» Task brief: Scan the records below for the word "button" and give only the number of lines that hold it.

» Data provided:
= = = = =
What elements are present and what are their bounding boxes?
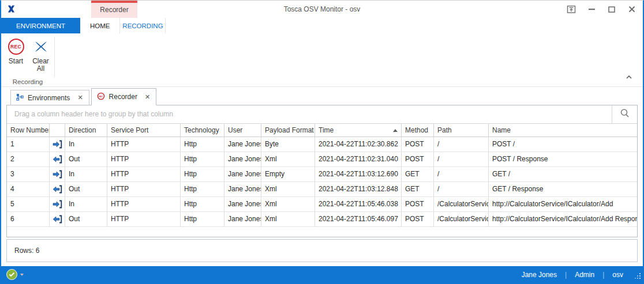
cell-row_number: 2 xyxy=(7,152,50,166)
column-header-user[interactable]: User xyxy=(224,124,261,137)
direction-out-icon xyxy=(50,212,65,226)
direction-in-icon xyxy=(50,137,65,152)
cell-service_port: HTTP xyxy=(107,197,181,211)
cell-payload_format: Xml xyxy=(261,197,315,211)
cell-time: 2021-04-22T11:05:46.038 xyxy=(315,197,402,211)
status-dropdown-icon[interactable] xyxy=(20,274,24,276)
clear-all-button[interactable]: Clear All xyxy=(28,36,53,73)
table-row[interactable]: 2OutHTTPHttpJane JonesXml2021-04-22T11:0… xyxy=(7,152,637,167)
cell-user: Jane Jones xyxy=(224,197,261,211)
collapse-ribbon-icon[interactable] xyxy=(626,71,632,82)
ribbon-tab-row: ENVIRONMENT HOME RECORDING xyxy=(1,18,643,33)
cell-technology: Http xyxy=(181,167,224,181)
cell-name: http://CalculatorService/ICalculator/Add xyxy=(489,197,637,211)
column-header-name[interactable]: Name xyxy=(489,124,637,137)
table-row[interactable]: 1InHTTPHttpJane JonesByte2021-04-22T11:0… xyxy=(7,137,637,152)
column-header-row_number[interactable]: Row Number xyxy=(7,124,50,137)
table-row[interactable]: 3InHTTPHttpJane JonesEmpty2021-04-22T11:… xyxy=(7,167,637,182)
column-header-label: Name xyxy=(492,124,511,137)
search-icon xyxy=(620,108,630,120)
cell-name: GET / Response xyxy=(489,182,637,196)
cell-method: POST xyxy=(402,212,434,226)
cell-method: POST xyxy=(402,152,434,166)
table-row[interactable]: 5InHTTPHttpJane JonesXml2021-04-22T11:05… xyxy=(7,197,637,212)
minimize-icon[interactable] xyxy=(586,4,597,14)
column-header-direction_icon[interactable] xyxy=(50,124,65,137)
cell-technology: Http xyxy=(181,137,224,152)
cell-path: / xyxy=(434,137,489,152)
column-header-label: User xyxy=(228,124,242,137)
cell-direction: In xyxy=(65,137,107,152)
start-recording-button[interactable]: REC Start xyxy=(3,36,28,73)
pin-window-icon[interactable] xyxy=(566,4,576,14)
search-button[interactable] xyxy=(612,105,637,123)
tab-home[interactable]: HOME xyxy=(80,18,120,33)
connection-ok-icon[interactable] xyxy=(6,269,17,280)
column-header-technology[interactable]: Technology xyxy=(181,124,224,137)
cell-path: /CalculatorService xyxy=(434,197,489,211)
status-separator: | xyxy=(602,271,604,279)
table-row[interactable]: 4OutHTTPHttpJane JonesXml2021-04-22T11:0… xyxy=(7,182,637,197)
column-header-label: Method xyxy=(405,124,428,137)
cell-user: Jane Jones xyxy=(224,137,261,152)
contextual-tab-header[interactable]: Recorder xyxy=(91,1,137,18)
column-header-service_port[interactable]: Service Port xyxy=(107,124,181,137)
cell-user: Jane Jones xyxy=(224,167,261,181)
status-environment: osv xyxy=(612,271,623,279)
clear-all-icon xyxy=(33,37,48,56)
ribbon-body: REC Start Clear All Recording xyxy=(1,33,643,87)
document-tab-row: Environments ✕ REC Recorder ✕ xyxy=(6,88,638,105)
table-row[interactable]: 6OutHTTPHttpJane JonesXml2021-04-22T11:0… xyxy=(7,212,637,227)
cell-row_number: 5 xyxy=(7,197,50,211)
close-icon[interactable] xyxy=(627,4,637,14)
group-by-hint: Drag a column header here to group by th… xyxy=(7,105,637,123)
cell-time: 2021-04-22T11:02:31.040 xyxy=(315,152,402,166)
maximize-icon[interactable] xyxy=(606,4,617,14)
cell-technology: Http xyxy=(181,212,224,226)
grid-status-strip: Rows: 6 xyxy=(6,239,638,262)
recorder-tab-icon: REC xyxy=(97,92,105,102)
cell-direction: In xyxy=(65,197,107,211)
cell-method: POST xyxy=(402,197,434,211)
cell-payload_format: Xml xyxy=(261,212,315,226)
recorder-grid-panel: Drag a column header here to group by th… xyxy=(6,105,638,237)
rec-icon: REC xyxy=(8,37,24,56)
doc-tab-label: Environments xyxy=(28,94,70,102)
cell-payload_format: Empty xyxy=(261,167,315,181)
cell-path: / xyxy=(434,152,489,166)
ribbon-group-separator xyxy=(54,37,55,77)
direction-out-icon xyxy=(50,182,65,196)
group-by-area[interactable]: Drag a column header here to group by th… xyxy=(7,105,637,124)
cell-technology: Http xyxy=(181,197,224,211)
cell-name: POST / Response xyxy=(489,152,637,166)
cell-name: GET / xyxy=(489,167,637,181)
direction-in-icon xyxy=(50,197,65,211)
cell-time: 2021-04-22T11:03:12.848 xyxy=(315,182,402,196)
cell-payload_format: Xml xyxy=(261,182,315,196)
column-header-time[interactable]: Time xyxy=(315,124,402,137)
close-tab-icon[interactable]: ✕ xyxy=(77,94,83,101)
direction-in-icon xyxy=(50,167,65,181)
doc-tab-recorder[interactable]: REC Recorder ✕ xyxy=(91,88,157,105)
column-header-method[interactable]: Method xyxy=(402,124,434,137)
doc-tab-environments[interactable]: Environments ✕ xyxy=(10,90,89,105)
tab-environment[interactable]: ENVIRONMENT xyxy=(1,18,80,33)
column-header-label: Row Number xyxy=(10,124,50,137)
cell-row_number: 6 xyxy=(7,212,50,226)
cell-direction: Out xyxy=(65,212,107,226)
recording-group: REC Start Clear All Recording xyxy=(1,33,54,86)
resize-grip[interactable] xyxy=(635,273,641,281)
cell-path: / xyxy=(434,182,489,196)
column-header-direction[interactable]: Direction xyxy=(65,124,107,137)
column-header-path[interactable]: Path xyxy=(434,124,489,137)
grid-header: Row NumberDirectionService PortTechnolog… xyxy=(7,124,637,137)
cell-payload_format: Byte xyxy=(261,137,315,152)
column-header-payload_format[interactable]: Payload Format xyxy=(261,124,315,137)
close-tab-icon[interactable]: ✕ xyxy=(145,93,150,101)
cell-user: Jane Jones xyxy=(224,152,261,166)
cell-method: GET xyxy=(402,167,434,181)
tab-recording[interactable]: RECORDING xyxy=(119,18,166,33)
cell-name: POST / xyxy=(489,137,637,152)
status-role: Admin xyxy=(575,271,594,279)
app-window: Recorder Tosca OSV Monitor - osv xyxy=(0,0,644,284)
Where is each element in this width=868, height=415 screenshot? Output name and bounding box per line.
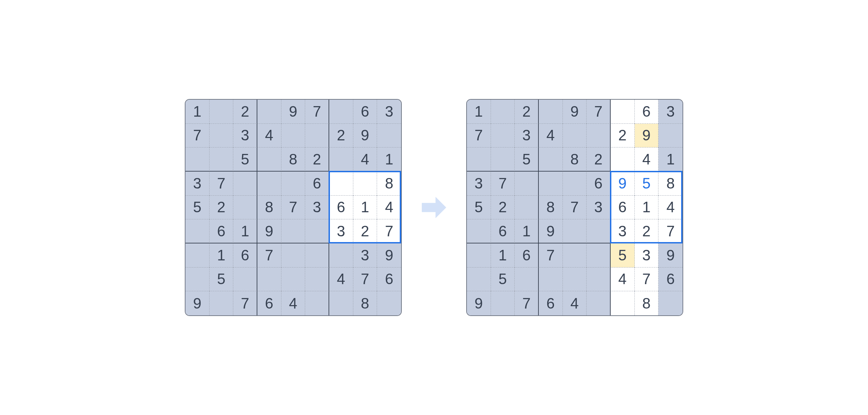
cell-r4-c6: 6 xyxy=(329,196,353,220)
cell-r7-c7: 7 xyxy=(353,268,377,292)
cell-r8-c1 xyxy=(210,291,234,315)
cell-r8-c3: 6 xyxy=(257,291,281,315)
cell-r4-c4: 7 xyxy=(281,196,305,220)
cell-r2-c2: 5 xyxy=(515,147,539,172)
cell-r4-c4: 7 xyxy=(563,196,587,220)
cell-r1-c2: 3 xyxy=(233,124,257,148)
cell-r2-c6 xyxy=(329,147,353,172)
cell-r0-c3 xyxy=(257,100,281,124)
cell-r1-c1 xyxy=(210,124,234,148)
cell-r7-c5 xyxy=(305,268,329,292)
sudoku-board-right: 1297637342958241376958528736146193271675… xyxy=(466,99,683,316)
cell-r3-c8: 8 xyxy=(658,172,683,196)
cell-r8-c8 xyxy=(658,291,683,315)
cell-r1-c4 xyxy=(281,124,305,148)
cell-r4-c2 xyxy=(233,196,257,220)
cell-r1-c3: 4 xyxy=(539,124,563,148)
cell-r0-c1 xyxy=(491,100,515,124)
cell-r5-c4 xyxy=(563,219,587,243)
cell-r6-c0 xyxy=(467,243,491,268)
cell-r4-c3: 8 xyxy=(257,196,281,220)
cell-r5-c3: 9 xyxy=(539,219,563,243)
cell-r4-c1: 2 xyxy=(491,196,515,220)
sudoku-diagram-container: 1297637342958241376852873614619327167395… xyxy=(185,99,683,316)
cell-r2-c2: 5 xyxy=(233,147,257,172)
cell-r1-c1 xyxy=(491,124,515,148)
cell-r6-c1: 1 xyxy=(491,243,515,268)
cell-r0-c6 xyxy=(329,100,353,124)
cell-r2-c0 xyxy=(467,147,491,172)
cell-r3-c0: 3 xyxy=(185,172,210,196)
cell-r6-c7: 3 xyxy=(635,243,659,268)
cell-r8-c3: 6 xyxy=(539,291,563,315)
cell-r1-c2: 3 xyxy=(515,124,539,148)
cell-r0-c2: 2 xyxy=(233,100,257,124)
cell-r8-c4: 4 xyxy=(281,291,305,315)
cell-r2-c6 xyxy=(611,147,635,172)
cell-r1-c3: 4 xyxy=(257,124,281,148)
cell-r6-c5 xyxy=(305,243,329,268)
cell-r7-c4 xyxy=(281,268,305,292)
cell-r8-c2: 7 xyxy=(233,291,257,315)
cell-r3-c4 xyxy=(281,172,305,196)
cell-r2-c8: 1 xyxy=(377,147,401,172)
cell-r5-c5 xyxy=(587,219,611,243)
cell-r7-c2 xyxy=(515,268,539,292)
cell-r6-c8: 9 xyxy=(377,243,401,268)
cell-r2-c8: 1 xyxy=(658,147,683,172)
cell-r5-c7: 2 xyxy=(635,219,659,243)
cell-r6-c6 xyxy=(329,243,353,268)
cell-r4-c8: 4 xyxy=(658,196,683,220)
cell-r6-c0 xyxy=(185,243,210,268)
cell-r7-c1: 5 xyxy=(491,268,515,292)
cell-r8-c6 xyxy=(329,291,353,315)
cell-r6-c3: 7 xyxy=(539,243,563,268)
cell-r7-c0 xyxy=(185,268,210,292)
cell-r6-c6: 5 xyxy=(611,243,635,268)
cell-r4-c3: 8 xyxy=(539,196,563,220)
cell-r7-c8: 6 xyxy=(377,268,401,292)
cell-r7-c1: 5 xyxy=(210,268,234,292)
cell-r8-c4: 4 xyxy=(563,291,587,315)
cell-r3-c2 xyxy=(233,172,257,196)
cell-r4-c0: 5 xyxy=(185,196,210,220)
cell-r5-c8: 7 xyxy=(658,219,683,243)
cell-r5-c4 xyxy=(281,219,305,243)
cell-r4-c5: 3 xyxy=(587,196,611,220)
cell-r7-c3 xyxy=(257,268,281,292)
cell-r1-c0: 7 xyxy=(467,124,491,148)
cell-r0-c8: 3 xyxy=(658,100,683,124)
cell-r1-c8 xyxy=(658,124,683,148)
cell-r0-c2: 2 xyxy=(515,100,539,124)
cell-r0-c4: 9 xyxy=(563,100,587,124)
cell-r0-c8: 3 xyxy=(377,100,401,124)
cell-r5-c6: 3 xyxy=(329,219,353,243)
cell-r8-c7: 8 xyxy=(635,291,659,315)
cell-r3-c5: 6 xyxy=(305,172,329,196)
cell-r0-c0: 1 xyxy=(467,100,491,124)
cell-r5-c2: 1 xyxy=(515,219,539,243)
cell-r5-c5 xyxy=(305,219,329,243)
arrow-icon xyxy=(419,192,449,223)
cell-r7-c6: 4 xyxy=(329,268,353,292)
cell-r7-c0 xyxy=(467,268,491,292)
cell-r8-c0: 9 xyxy=(185,291,210,315)
cell-r5-c1: 6 xyxy=(210,219,234,243)
cell-r1-c5 xyxy=(305,124,329,148)
cell-r7-c8: 6 xyxy=(658,268,683,292)
cell-r3-c1: 7 xyxy=(210,172,234,196)
cell-r5-c7: 2 xyxy=(353,219,377,243)
cell-r3-c4 xyxy=(563,172,587,196)
cell-r0-c0: 1 xyxy=(185,100,210,124)
cell-r2-c1 xyxy=(491,147,515,172)
cell-r0-c7: 6 xyxy=(635,100,659,124)
cell-r3-c7: 5 xyxy=(635,172,659,196)
cell-r6-c5 xyxy=(587,243,611,268)
cell-r3-c0: 3 xyxy=(467,172,491,196)
cell-r1-c8 xyxy=(377,124,401,148)
cell-r8-c0: 9 xyxy=(467,291,491,315)
cell-r0-c5: 7 xyxy=(587,100,611,124)
cell-r0-c4: 9 xyxy=(281,100,305,124)
cell-r8-c7: 8 xyxy=(353,291,377,315)
cell-r2-c7: 4 xyxy=(635,147,659,172)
= = = = =
» Expected output: 3